(Extracted page text data)
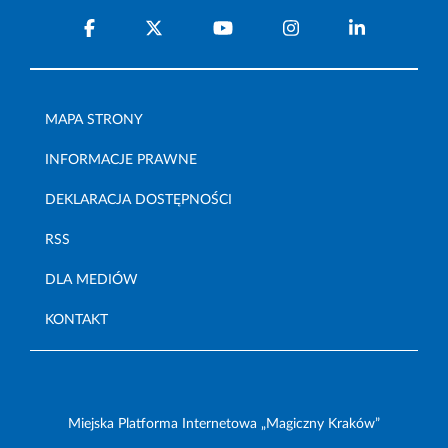
MAPA STRONY
INFORMACJE PRAWNE
DEKLARACJA DOSTĘPNOŚCI
RSS
DLA MEDIÓW
KONTAKT
Miejska Platforma Internetowa „Magiczny Kraków”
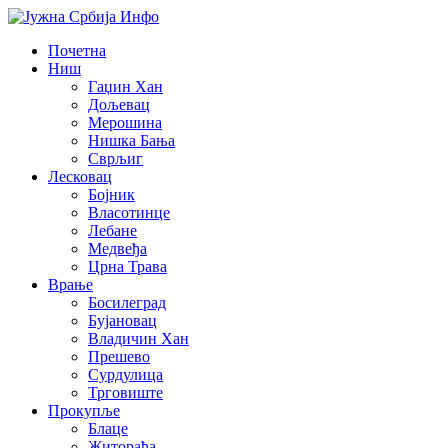
Почетна
Ниш
Гаџин Хан
Дољевац
Мерошина
Нишка Бања
Сврљиг
Лесковац
Бојник
Власотинце
Лебане
Медвеђа
Црна Трава
Врање
Босилеград
Бујановац
Владичин Хан
Прешево
Сурдулица
Трговиште
Прокупље
Блаце
Житорађа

TASK TO CARRY OUT >>
Each record should be written out again exactly, though without its pictures.

OUTPUT FOR THIS TASK >>
MAPA STRONY
INFORMACJE PRAWNE
DEKLARACJA DOSTĘPNOŚCI
RSS
DLA MEDIÓW
KONTAKT
Miejska Platforma Internetowa „Magiczny Kraków”
Почетна
Ниш
Гаџин Хан
Дољевац
Мерошина
Нишка Бања
Сврљиг
Лесковац
Бојник
Власотинце
Лебане
Медвеђа
Црна Трава
Врање
Босилеград
Бујановац
Владичин Хан
Прешево
Сурдулица
Трговиште
Прокупље
Блаце
Житорађа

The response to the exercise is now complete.